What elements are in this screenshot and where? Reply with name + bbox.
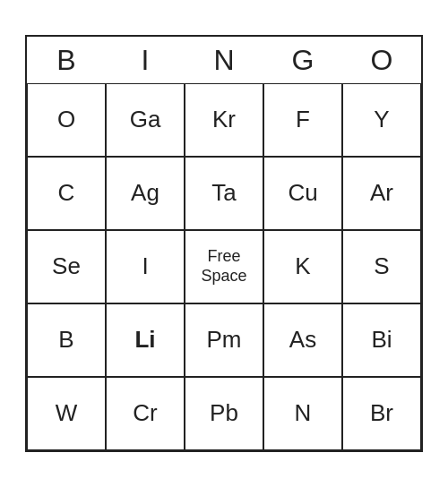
bingo-cell-2-3: K: [263, 230, 342, 303]
header-letter-N: N: [185, 37, 263, 83]
bingo-cell-2-2: FreeSpace: [185, 230, 263, 303]
bingo-cell-0-2: Kr: [185, 83, 263, 157]
bingo-card: BINGO OGaKrFYCAgTaCuArSeIFreeSpaceKSBLiP…: [25, 35, 423, 452]
bingo-cell-3-1: Li: [106, 303, 185, 377]
bingo-cell-0-1: Ga: [106, 83, 185, 157]
bingo-cell-1-2: Ta: [185, 157, 263, 230]
bingo-cell-3-4: Bi: [342, 303, 421, 377]
bingo-cell-3-2: Pm: [185, 303, 263, 377]
bingo-cell-1-3: Cu: [263, 157, 342, 230]
bingo-row-3: BLiPmAsBi: [27, 303, 421, 377]
bingo-grid: OGaKrFYCAgTaCuArSeIFreeSpaceKSBLiPmAsBiW…: [27, 83, 421, 450]
bingo-row-4: WCrPbNBr: [27, 377, 421, 450]
bingo-cell-2-1: I: [106, 230, 185, 303]
header-letter-B: B: [27, 37, 106, 83]
bingo-cell-1-1: Ag: [106, 157, 185, 230]
bingo-row-2: SeIFreeSpaceKS: [27, 230, 421, 303]
bingo-cell-4-1: Cr: [106, 377, 185, 450]
bingo-header: BINGO: [27, 37, 421, 83]
bingo-row-1: CAgTaCuAr: [27, 157, 421, 230]
header-letter-I: I: [106, 37, 185, 83]
bingo-cell-2-0: Se: [27, 230, 106, 303]
bingo-cell-4-0: W: [27, 377, 106, 450]
bingo-row-0: OGaKrFY: [27, 83, 421, 157]
bingo-cell-2-4: S: [342, 230, 421, 303]
bingo-cell-3-3: As: [263, 303, 342, 377]
bingo-cell-3-0: B: [27, 303, 106, 377]
bingo-cell-0-3: F: [263, 83, 342, 157]
bingo-cell-1-0: C: [27, 157, 106, 230]
bingo-cell-0-4: Y: [342, 83, 421, 157]
header-letter-O: O: [342, 37, 421, 83]
bingo-cell-4-3: N: [263, 377, 342, 450]
header-letter-G: G: [263, 37, 342, 83]
bingo-cell-4-4: Br: [342, 377, 421, 450]
bingo-cell-0-0: O: [27, 83, 106, 157]
bingo-cell-4-2: Pb: [185, 377, 263, 450]
bingo-cell-1-4: Ar: [342, 157, 421, 230]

Task brief:
A single figure is required: the number of lines in the entries that hold the string "header".

Task result:
6